The point presently is that Chief Ibori was tried and found innocent here in Nigeria, and had to plead guilty to phoney charges of money laundry overseas for political reasons. Now, could we ask our Nobel Laureate why Chief Abiola was never brought to trial!

In shame societies, men of honour do not allow the reign of filthy lucre to diminish their firmly built reputation. They present a lifestyle that makes mockery of crass materialism, and revere honour and not greed and ill-gotten wealth. In those societies, social critics probe the sources of campaign funds of their would-be leaders and often denounce leaders who channel the proceeds of their loot to vie for public offices. Better still, they reject contributions made from stolen wealth and hardly place value on them. And their criticism is never guided by tribalism or nepotism. Why then has the poet decided to eulogise a likely guilty Chief Abiola and rubbish an innocent Chief Ibori before the world! The answer is not far-fetched – Chief lbori is not an Egba man! But then, our Nobel Laureate would have taken a cue from Afro-beat legend Fela Anikulapo-Kuti who, despite his affiliations with Chief Abiola, was frank enough to protest by tagging ITT as International Thief Thief.  

During the hey day of Asiwaju Bola Tinubu, former Governor of Lagos state, we all witnessed how the Pira6te No. 1. threw decency to the winds to protest late Chief Gani Fawehinmi’s allegation of certificate forgery on the ex-governor, as well as his fierce battle against Festus Keyamo, when the lawyer revealed the criminal antecedents of Sen. Tokunbo Afikuyomi, who claimed he filled Tinubu’s forms. While the controversy raged, Mr. Moral Exemplar never wrote a piece or presented a paper to condemn the illegality, rather he was the de facto image-maker of the government. Today, we are faced with this hater of truth who is masquerading as a symbol of justice. Prof. Wole Soyinka, where is thy honour? 

Every well-informed and objective Nigerian acknowledges the conspiracy behind Chief Ibori’s conviction and sentencing.
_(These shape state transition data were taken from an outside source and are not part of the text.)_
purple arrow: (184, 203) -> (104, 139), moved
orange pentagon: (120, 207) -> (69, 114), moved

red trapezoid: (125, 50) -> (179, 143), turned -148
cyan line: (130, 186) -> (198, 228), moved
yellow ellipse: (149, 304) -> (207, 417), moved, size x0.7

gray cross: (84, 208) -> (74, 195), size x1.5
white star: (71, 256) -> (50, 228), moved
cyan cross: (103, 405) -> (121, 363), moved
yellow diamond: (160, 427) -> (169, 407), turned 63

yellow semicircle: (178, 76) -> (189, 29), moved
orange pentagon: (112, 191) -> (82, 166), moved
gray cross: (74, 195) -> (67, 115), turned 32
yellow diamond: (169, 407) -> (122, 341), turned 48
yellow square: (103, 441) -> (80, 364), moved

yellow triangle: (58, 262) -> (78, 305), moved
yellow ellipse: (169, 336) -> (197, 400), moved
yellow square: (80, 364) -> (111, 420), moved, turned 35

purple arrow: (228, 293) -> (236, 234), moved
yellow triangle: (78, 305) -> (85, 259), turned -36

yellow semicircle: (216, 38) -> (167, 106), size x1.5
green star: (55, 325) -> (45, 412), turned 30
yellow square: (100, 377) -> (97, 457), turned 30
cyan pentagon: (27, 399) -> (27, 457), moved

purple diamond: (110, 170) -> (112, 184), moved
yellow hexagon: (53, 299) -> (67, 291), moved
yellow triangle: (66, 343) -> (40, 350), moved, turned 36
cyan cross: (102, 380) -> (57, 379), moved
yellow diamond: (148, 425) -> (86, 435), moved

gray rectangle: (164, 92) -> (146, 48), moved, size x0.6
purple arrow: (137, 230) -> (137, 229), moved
He might have been presented as a criminal to the eyes of the world, but here in Delta State, his innocence is not in doubt. The man remains a leader amongst men, as memories of him still resonate in the streets, the many lives he touched, the souls he lifted, and the infrastructure and institutions he built. Chief Ibori was that leader who knows workers must earn good wages. He was that governor who never owed salaries. He is that governor that empowers the local contractor and pays students bursary. It is no wonder that even in prison, his wishes are respected and not even the unguarded vituperations of Prof. Soyinka can change it.
As we await the appeal against the sentencing and its outcome, we proclaim that Chief James Onanefe Ibori lives in us!